“Boarding that Greyhound bus to travel through the heart of the Deep South, I felt good. I felt happy. I felt liberated. I was like a soldier in a nonviolent army. I was ready.”
–Congressman John Lewis
In 1961, my dear friend and late Congressman John Lewis was a 21-year-old student leader from American Baptist College in Nashville when he joined an interracial group traveling through the South by bus to test the recent Supreme Court decision banning segregation in interstate travel. These were the Freedom Riders—more than 400 Black and white volunteers who risked their lives and freedom 60 years ago to face down segregation in the Deep South. The original group organized by the Congress of Racial Equality (CORE) began with 13 riders who left Washington, D.C. on May 4, 1961, with plans to arrive in New Orleans on May 17, the seventh anniversary of the Brown v. Board of Education decision. During that ride and the 60 others that followed that summer and fall, John Lewis and many others were beaten, brutalized, and arrested. Buses were firebombed and destroyed. But at every step, brave and determined new volunteers traveled to meet the riders and take their places. The 1961 Freedom Rides brought national attention to the cause, led Attorney General Robert Kennedy and the Justice Department to strengthen the laws outlawing segregation in interstate travel, and marked a crucial early turning point in the Civil Rights Movement.
For young people today, the fight against segregated buses and train cars might feel like a triumphant victory that is now ancient history. But the dangerous and systemic assaults on voting rights happening across our nation right now are a stark reminder that even though we won that battle and many others, the war is still not over.

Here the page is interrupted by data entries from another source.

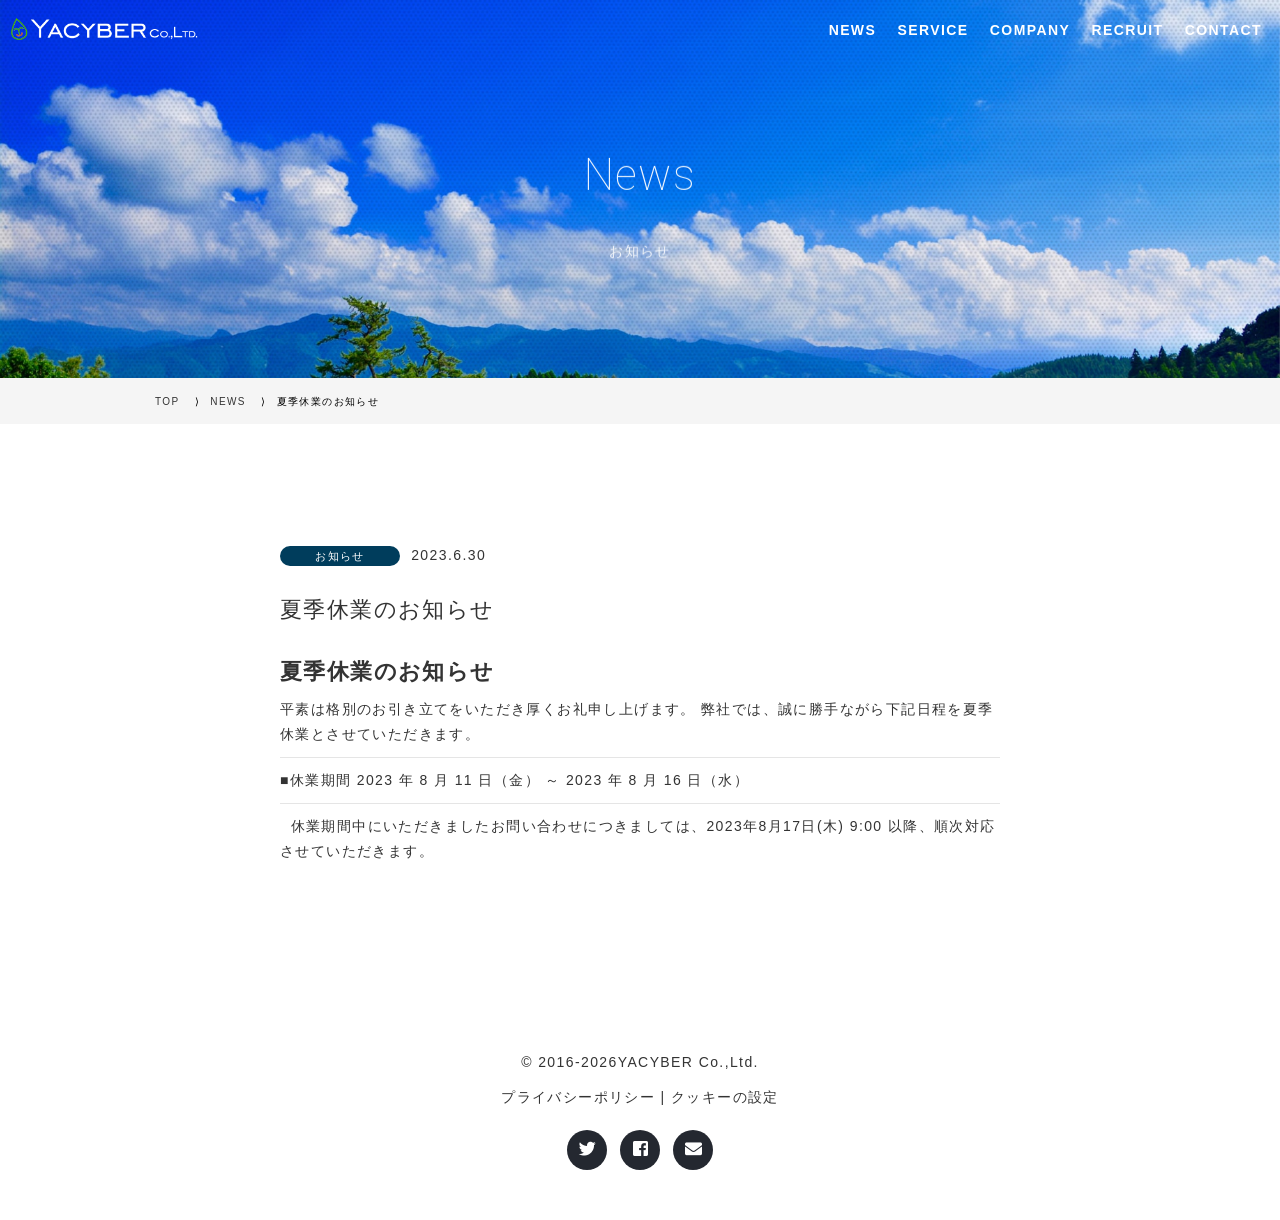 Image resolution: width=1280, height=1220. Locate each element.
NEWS (853, 30)
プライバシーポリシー (578, 1097)
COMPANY (1030, 30)
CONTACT (1223, 30)
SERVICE (933, 30)
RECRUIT (1127, 30)
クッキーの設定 (725, 1097)
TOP (167, 401) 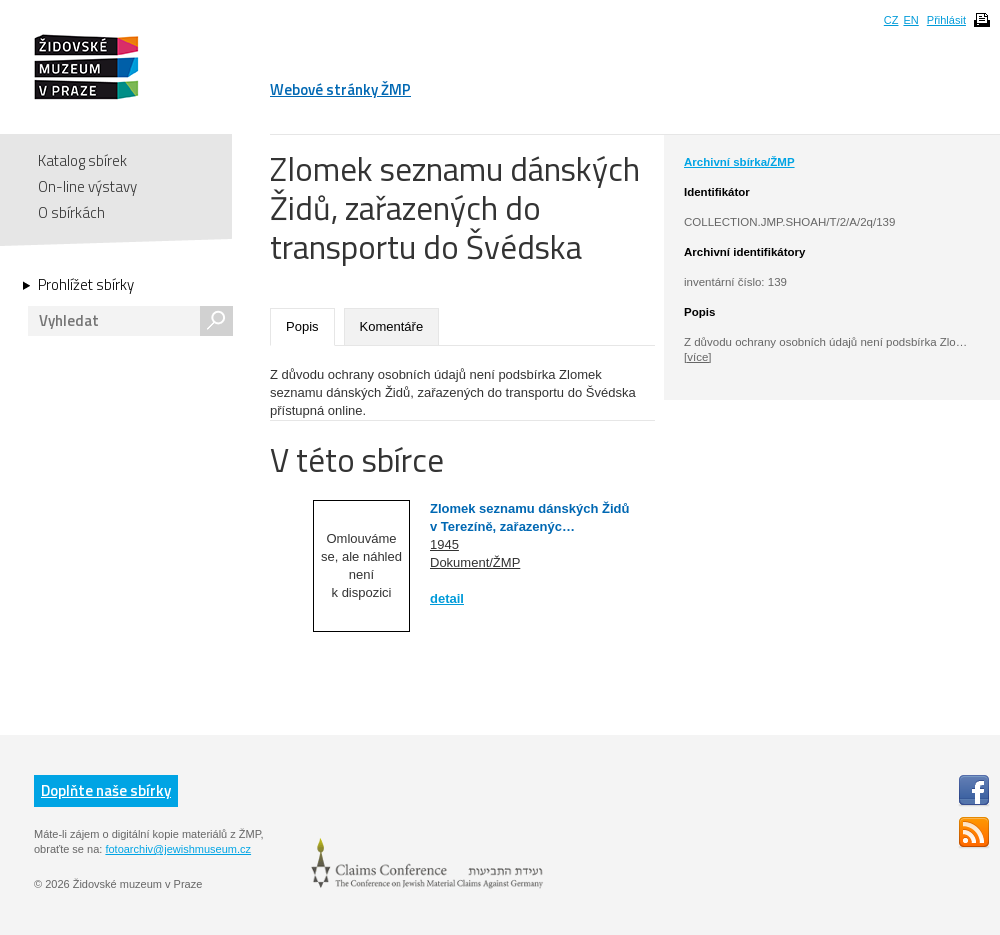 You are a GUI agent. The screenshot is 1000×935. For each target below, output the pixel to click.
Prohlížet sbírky (86, 285)
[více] (697, 357)
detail (447, 598)
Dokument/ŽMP (475, 562)
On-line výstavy (87, 186)
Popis (302, 326)
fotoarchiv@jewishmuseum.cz (178, 849)
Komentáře (392, 326)
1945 (444, 544)
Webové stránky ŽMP (340, 89)
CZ (891, 20)
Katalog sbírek (82, 160)
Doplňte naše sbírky (106, 790)
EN (910, 20)
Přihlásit (946, 20)
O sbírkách (71, 212) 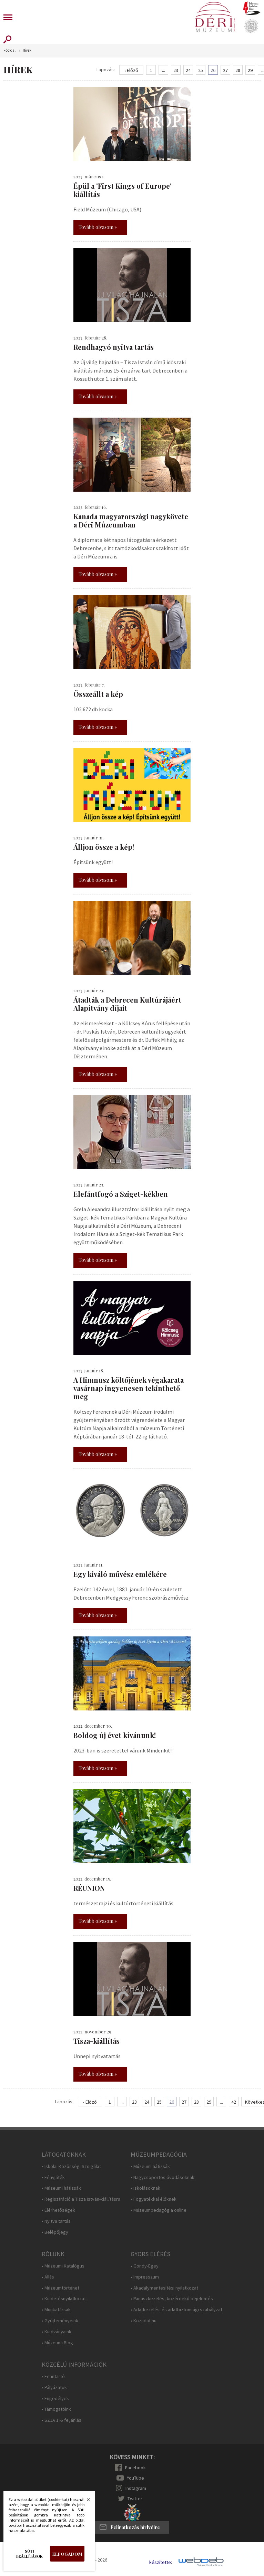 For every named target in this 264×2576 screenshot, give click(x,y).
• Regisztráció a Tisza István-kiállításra (81, 2199)
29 (250, 70)
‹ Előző (131, 70)
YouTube (135, 2478)
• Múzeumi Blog (57, 2343)
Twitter (135, 2498)
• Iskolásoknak (145, 2188)
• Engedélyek (55, 2398)
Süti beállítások (29, 2553)
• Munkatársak (56, 2310)
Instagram (135, 2488)
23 (175, 70)
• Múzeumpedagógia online (158, 2210)
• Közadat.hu (143, 2321)
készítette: (160, 2562)
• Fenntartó (53, 2376)
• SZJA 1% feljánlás (61, 2420)
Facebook (135, 2467)
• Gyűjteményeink (60, 2321)
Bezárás (85, 2501)
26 (213, 70)
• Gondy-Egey (145, 2266)
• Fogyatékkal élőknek (153, 2199)
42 (233, 2102)
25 (200, 70)
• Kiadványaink (56, 2332)
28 (237, 70)
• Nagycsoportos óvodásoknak (162, 2177)
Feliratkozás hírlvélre (135, 2527)
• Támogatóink (56, 2409)
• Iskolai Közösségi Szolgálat (71, 2166)
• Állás (48, 2277)
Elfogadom (67, 2554)
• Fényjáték (53, 2177)
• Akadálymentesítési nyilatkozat (164, 2288)
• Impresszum (145, 2277)
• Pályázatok (54, 2387)
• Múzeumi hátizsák (61, 2188)
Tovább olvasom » (98, 227)
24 (188, 70)
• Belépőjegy (55, 2232)
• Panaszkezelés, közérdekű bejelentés (172, 2299)
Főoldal (9, 50)
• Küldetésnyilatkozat (64, 2299)
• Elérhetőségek (58, 2210)
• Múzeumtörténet (60, 2288)
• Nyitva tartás (56, 2221)
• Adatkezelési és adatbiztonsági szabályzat (176, 2310)
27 (225, 70)
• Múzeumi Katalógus (63, 2266) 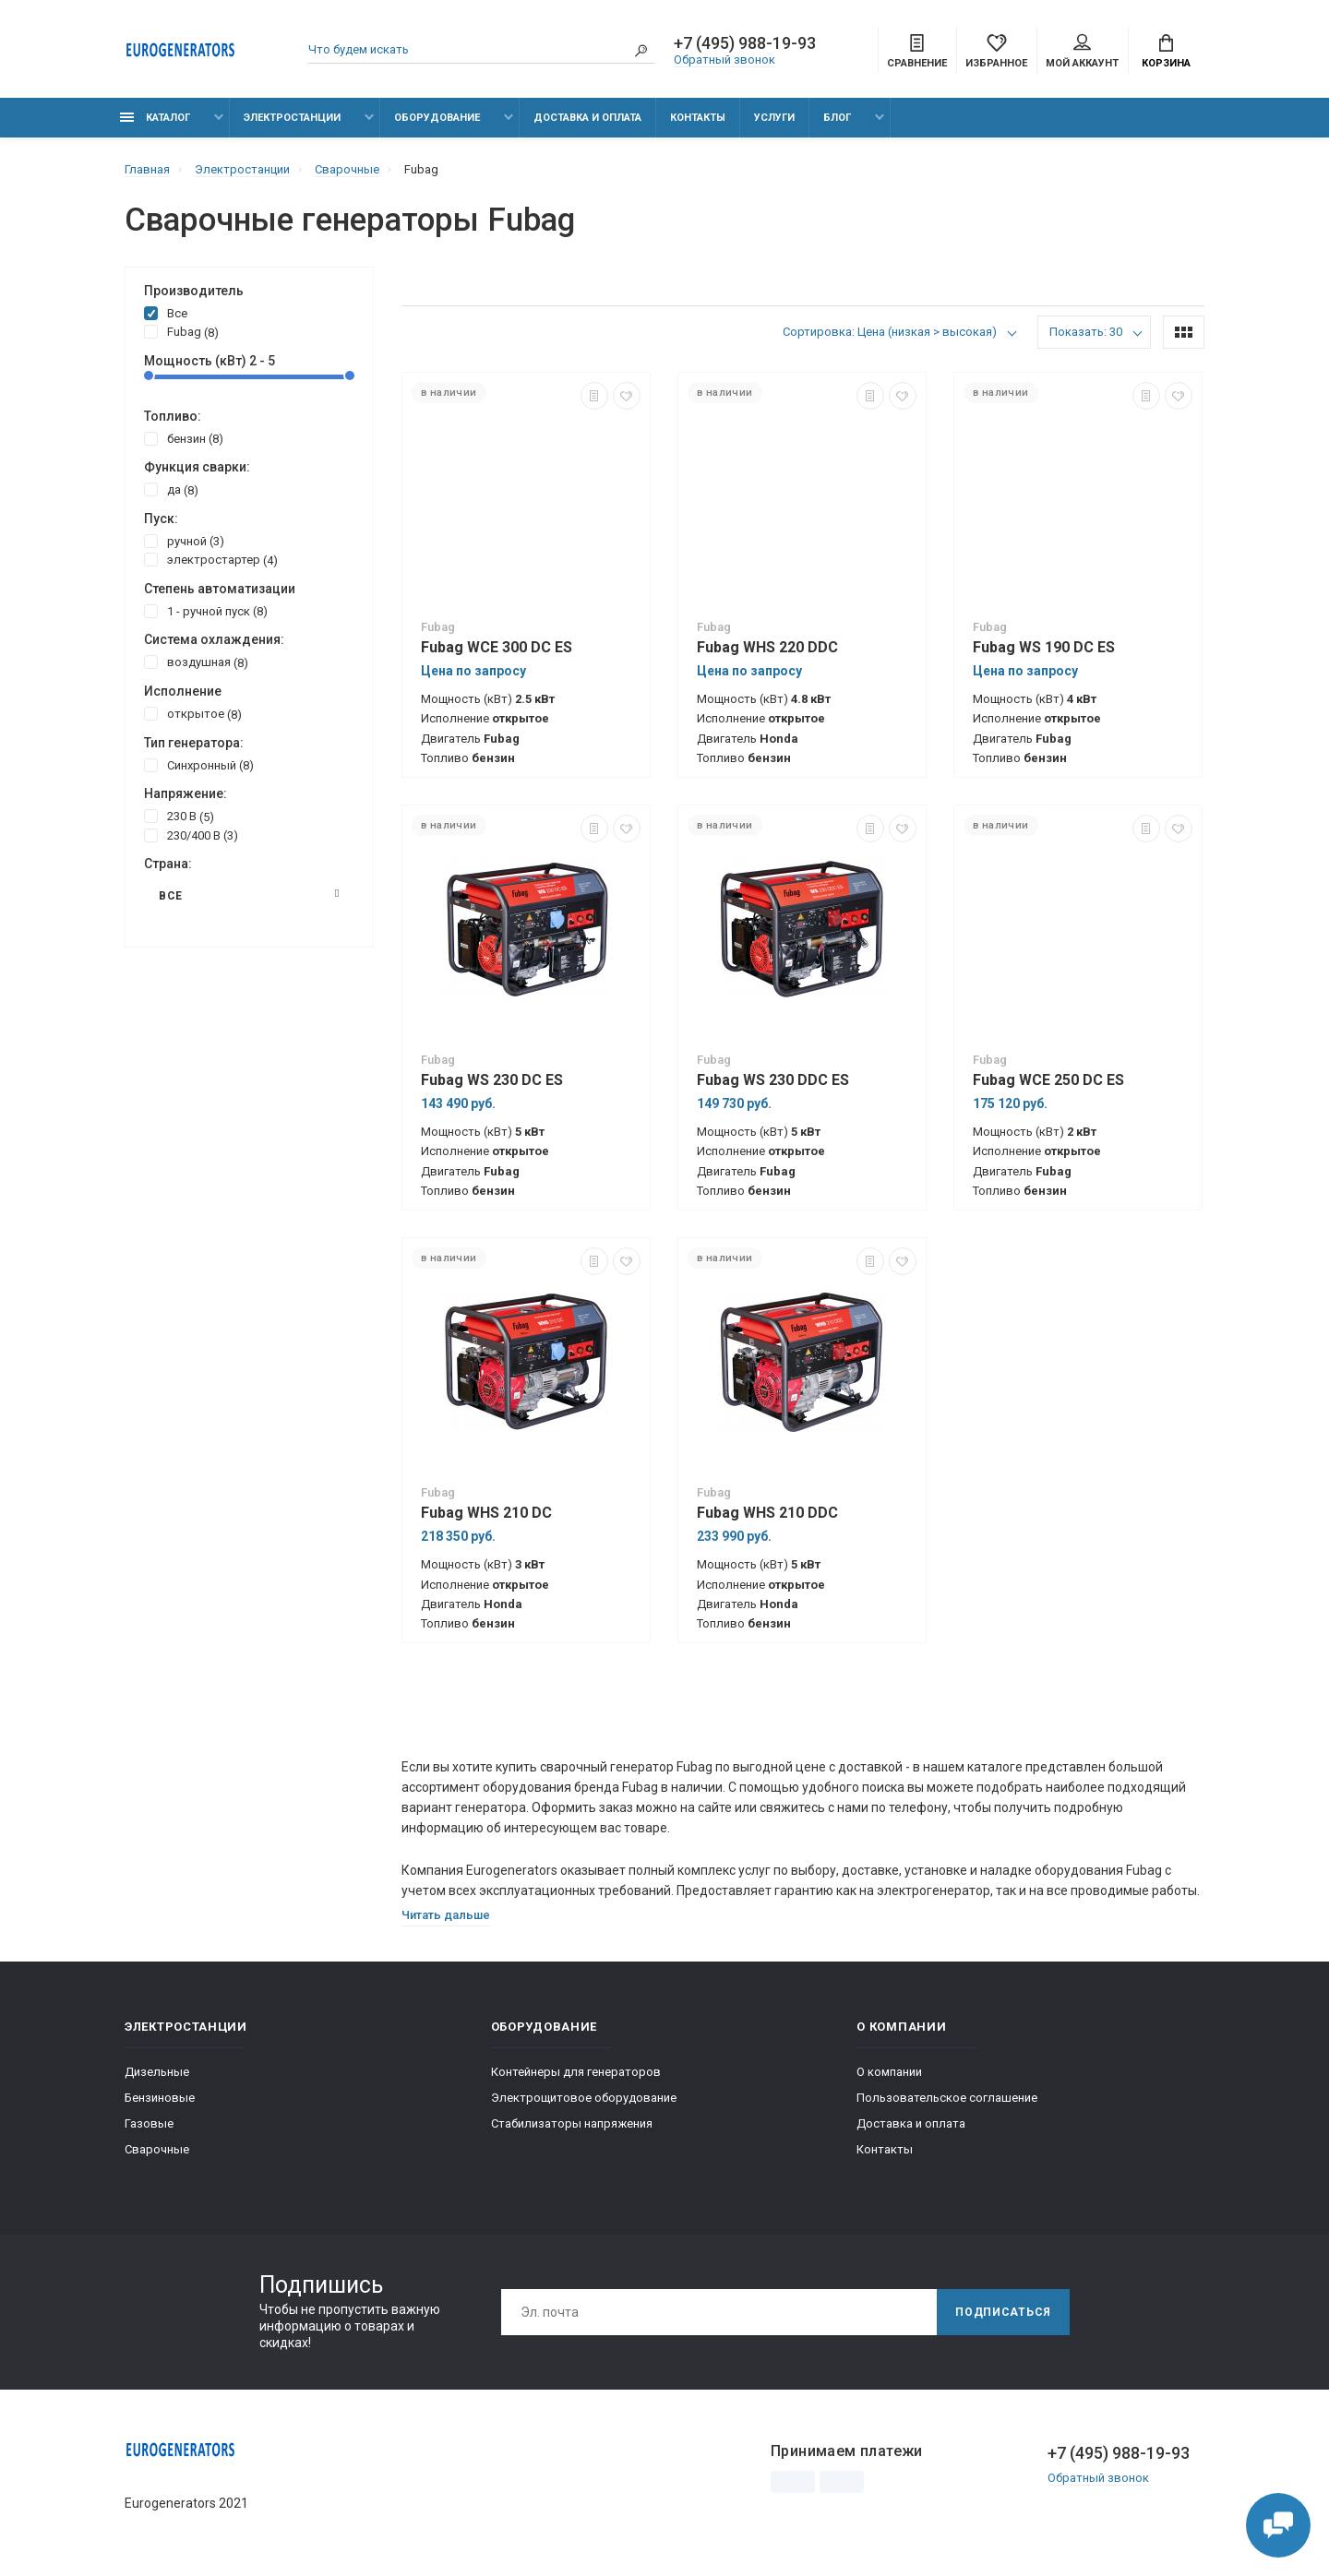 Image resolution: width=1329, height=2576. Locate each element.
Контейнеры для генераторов (576, 2072)
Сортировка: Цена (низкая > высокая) (890, 332)
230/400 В (191, 835)
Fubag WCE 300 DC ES (496, 647)
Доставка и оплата (587, 118)
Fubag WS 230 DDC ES (773, 1080)
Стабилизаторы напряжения (572, 2123)
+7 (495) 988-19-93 (745, 43)
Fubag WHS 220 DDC (767, 647)
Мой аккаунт (1082, 51)
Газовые (149, 2123)
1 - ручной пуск (206, 610)
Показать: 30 (1085, 332)
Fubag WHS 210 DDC (767, 1512)
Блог (837, 118)
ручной (184, 540)
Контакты (697, 118)
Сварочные (157, 2149)
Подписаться (1003, 2312)
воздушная (196, 661)
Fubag (181, 331)
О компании (889, 2072)
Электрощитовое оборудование (583, 2098)
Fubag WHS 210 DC (486, 1512)
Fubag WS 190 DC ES (1044, 647)
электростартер (211, 559)
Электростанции (292, 118)
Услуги (774, 118)
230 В (179, 815)
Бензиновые (160, 2098)
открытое (193, 713)
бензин (183, 438)
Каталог (155, 118)
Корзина (1166, 51)
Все (165, 312)
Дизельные (157, 2072)
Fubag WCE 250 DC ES (1048, 1080)
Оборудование (437, 118)
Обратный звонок (724, 59)
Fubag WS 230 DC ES (492, 1080)
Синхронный (199, 765)
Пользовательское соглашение (946, 2098)
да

During a May 1865 American Anti-Slavery Society debate on whether the organization’s work was complete with the end of the Civil War, Frederick Douglass issued a famous warning on the need for ongoing vigilance: “Slavery has been called a great many names, and it will call itself by yet another name; and you and I and all of us had better wait and see what new form this old monster will assume, in what new skin this old snake will come forth next.”
Systemic racism, white supremacy, and inequality did not end with either Emancipation or the Civil Rights Movement. The same forces that used poll taxes, literacy tests, grandfather clauses, and violent intimidation against earlier generations of citizens are continuing to use every voter suppression tool at their disposal to try to cling to power right now, and in many places “election integrity” has become the latest new name for a very old snake. In June, Black Voters Matter held a Freedom Rides for Voting Rights bus tour from Mississippi to Washington, D.C. These 60th anniversary rides both honored the original riders and showed just how much is still at stake as the fight to protect our sacred right to vote rages today.
This week, President Biden and Vice President Harris held a White House meeting with key civil rights leaders, who stressed the urgent need for taking more forceful action immediately during what must become a “summer of activism.” The John Lewis Voting Rights Act is one of several legislative battlegrounds. In a White House proclamation on the Freedom Rides anniversary, President Biden said: “Across his lifetime of service in and out of Government, John Lewis was the moral compass of our Nation — though he absorbed the force of human nature’s cruelty, he emanated dignity and grace. On the anniversary of his journey on the Freedom Rides, I am reminded of the message he shared with me before he passed away last summer: that we must stay focused on the work left undone to heal this Nation.” He added: “My Administration also supports further legislation to protect that most fundamental right [to vote] — to make our democracy more equitable and accessible for all Americans.” But as other lawmakers continue enacting legislation explicitly seeking to do the exact opposite in state after state across the country right now, today’s nonviolent soldiers must stay focused, stay organized, and stay on the move.